[Page-level text extractions]
^^^^
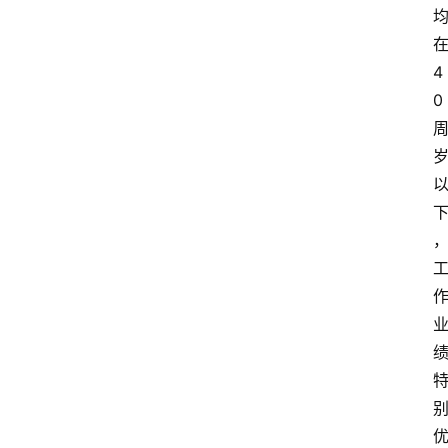
4
0
首
页
文
章
分
类
专
题
列
表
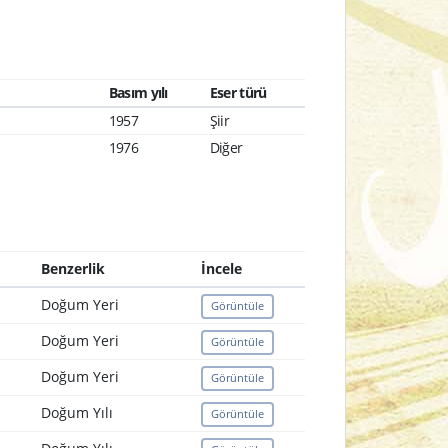
Basım yılı
Eser türü
1957
Şiir
1976
Diğer
Benzerlik
İncele
Doğum Yeri
Görüntüle
Doğum Yeri
Görüntüle
Doğum Yeri
Görüntüle
Doğum Yılı
Görüntüle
^^^^
### The task
From the first line to the last, output the records exactly without pictures.

### Solution for this exercise
4
0
首
页
文
章
分
类
专
题
列
表
Basım yılı
Eser türü
1957
Şiir
1976
Diğer
Benzerlik
İncele
Doğum Yeri
Görüntüle
Doğum Yeri
Görüntüle
Doğum Yeri
Görüntüle
Doğum Yılı
Görüntüle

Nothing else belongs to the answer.